*** Block opens ***
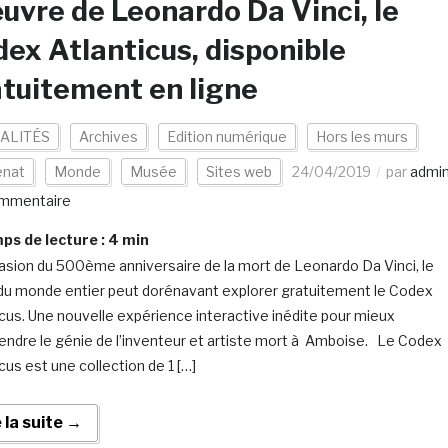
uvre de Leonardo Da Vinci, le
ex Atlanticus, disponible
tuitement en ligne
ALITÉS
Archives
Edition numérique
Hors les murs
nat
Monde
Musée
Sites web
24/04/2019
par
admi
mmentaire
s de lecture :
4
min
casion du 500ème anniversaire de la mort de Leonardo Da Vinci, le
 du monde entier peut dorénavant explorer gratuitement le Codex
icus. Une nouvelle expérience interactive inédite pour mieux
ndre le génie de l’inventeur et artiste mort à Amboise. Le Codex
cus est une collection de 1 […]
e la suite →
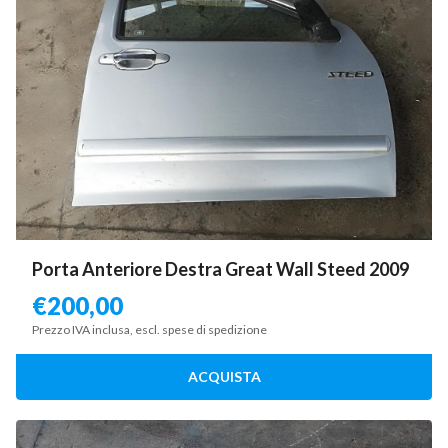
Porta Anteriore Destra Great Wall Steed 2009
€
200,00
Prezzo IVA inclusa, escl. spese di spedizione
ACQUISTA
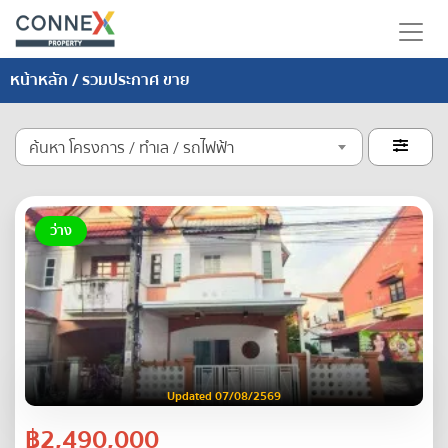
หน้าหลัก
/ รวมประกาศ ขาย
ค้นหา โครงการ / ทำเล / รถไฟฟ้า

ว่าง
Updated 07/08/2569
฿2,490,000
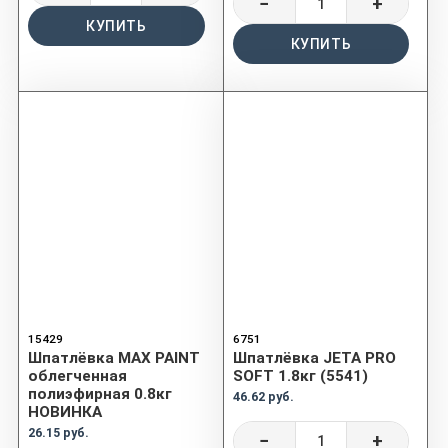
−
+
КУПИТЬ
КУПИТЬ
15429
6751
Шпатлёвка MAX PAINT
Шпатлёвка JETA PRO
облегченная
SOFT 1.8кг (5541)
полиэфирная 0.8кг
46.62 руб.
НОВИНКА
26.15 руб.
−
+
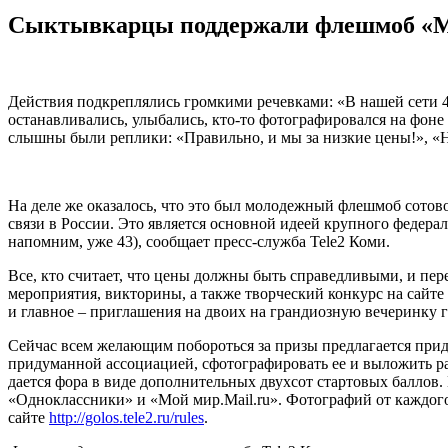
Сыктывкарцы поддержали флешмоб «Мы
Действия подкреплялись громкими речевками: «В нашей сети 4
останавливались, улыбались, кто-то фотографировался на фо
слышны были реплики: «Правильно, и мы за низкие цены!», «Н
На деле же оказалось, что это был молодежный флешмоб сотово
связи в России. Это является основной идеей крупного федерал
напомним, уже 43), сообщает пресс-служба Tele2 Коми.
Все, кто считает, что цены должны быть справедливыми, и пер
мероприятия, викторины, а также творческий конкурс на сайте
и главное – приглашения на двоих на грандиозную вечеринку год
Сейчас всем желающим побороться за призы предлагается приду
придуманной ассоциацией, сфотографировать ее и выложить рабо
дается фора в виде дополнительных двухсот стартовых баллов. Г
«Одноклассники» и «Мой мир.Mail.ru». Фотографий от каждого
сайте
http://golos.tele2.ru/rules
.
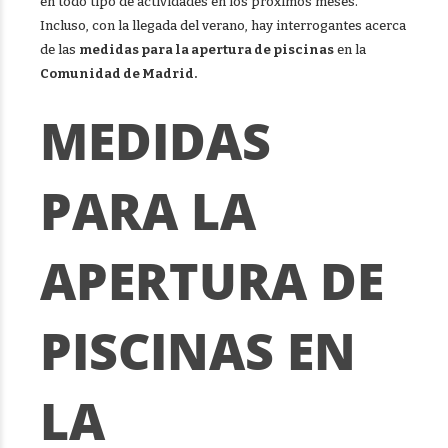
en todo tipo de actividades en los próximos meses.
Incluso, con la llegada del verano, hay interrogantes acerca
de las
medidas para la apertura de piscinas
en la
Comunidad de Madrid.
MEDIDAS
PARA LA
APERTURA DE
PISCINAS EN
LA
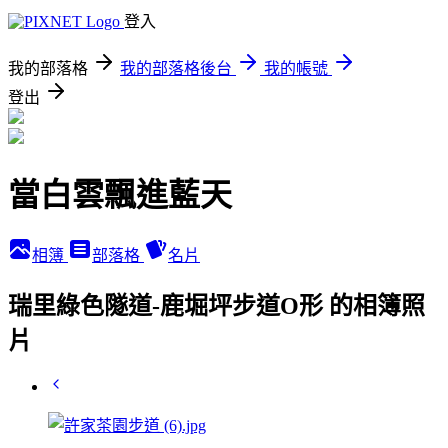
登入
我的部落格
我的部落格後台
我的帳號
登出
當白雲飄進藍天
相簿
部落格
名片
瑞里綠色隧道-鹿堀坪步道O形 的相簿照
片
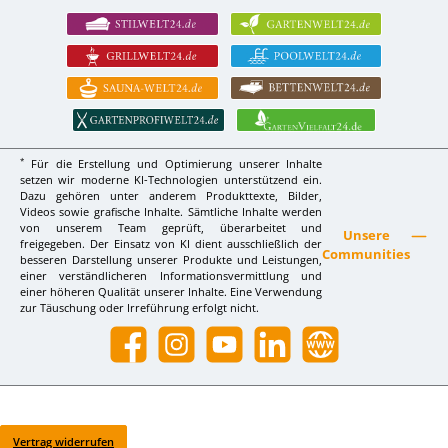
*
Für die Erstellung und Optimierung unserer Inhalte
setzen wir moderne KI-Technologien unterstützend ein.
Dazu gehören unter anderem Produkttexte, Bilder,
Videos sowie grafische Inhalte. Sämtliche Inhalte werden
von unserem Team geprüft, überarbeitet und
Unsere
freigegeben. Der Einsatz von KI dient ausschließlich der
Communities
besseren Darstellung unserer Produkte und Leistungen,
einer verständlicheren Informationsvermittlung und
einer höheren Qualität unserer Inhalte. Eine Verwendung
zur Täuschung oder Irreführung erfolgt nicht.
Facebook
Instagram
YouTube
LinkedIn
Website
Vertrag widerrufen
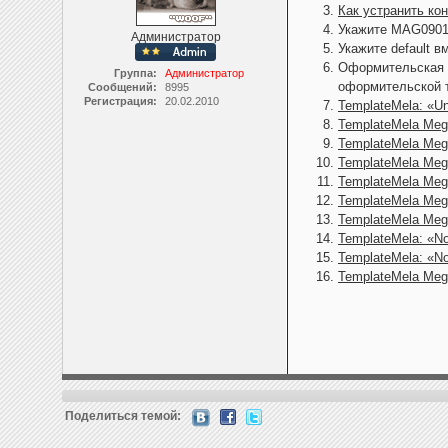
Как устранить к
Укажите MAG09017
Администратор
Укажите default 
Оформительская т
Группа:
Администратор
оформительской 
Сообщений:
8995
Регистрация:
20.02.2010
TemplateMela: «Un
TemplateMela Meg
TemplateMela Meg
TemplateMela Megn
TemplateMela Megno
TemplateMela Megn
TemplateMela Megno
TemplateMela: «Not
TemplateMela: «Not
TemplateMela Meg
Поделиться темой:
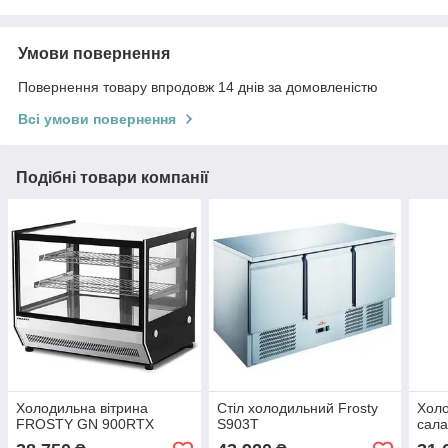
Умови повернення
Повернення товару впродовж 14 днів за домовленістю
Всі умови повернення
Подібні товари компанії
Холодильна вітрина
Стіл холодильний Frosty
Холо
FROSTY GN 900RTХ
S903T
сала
*** Block closes ***
- [DESCRIPTION OF THE TASK]
Repeat, exactly and in full, each line from the start of the data to the line that contains "Сыктывкарцы поддержали флешмоб". Pictures do not go in.

- [EXERCISE ANSWER]
uvre de Leonardo Da Vinci, le
ex Atlanticus, disponible
tuitement en ligne
ALITÉS
Archives
Edition numérique
Hors les murs
nat
Monde
Musée
Sites web
24/04/2019
par
admi
mmentaire
s de lecture :
4
min
casion du 500ème anniversaire de la mort de Leonardo Da Vinci, le
 du monde entier peut dorénavant explorer gratuitement le Codex
icus. Une nouvelle expérience interactive inédite pour mieux
ndre le génie de l’inventeur et artiste mort à Amboise. Le Codex
cus est une collection de 1 […]
e la suite →
Porta Anteriore Destra Great Wall Steed 2009
€
200,00
Prezzo IVA inclusa, escl. spese di spedizione
ACQUISTA
หน้าหลัก
/ รวมประกาศ ขาย
ค้นหา โครงการ / ทำเล / รถไฟฟ้า

ว่าง
Updated 07/08/2569
฿2,490,000
−
+
КУПИТЬ
КУПИТЬ
15429
6751
Шпатлёвка MAX PAINT
Шпатлёвка JETA PRO
облегченная
SOFT 1.8кг (5541)
полиэфирная 0.8кг
46.62 руб.
НОВИНКА
26.15 руб.
−
+
Сыктывкарцы поддержали флешмоб «Мы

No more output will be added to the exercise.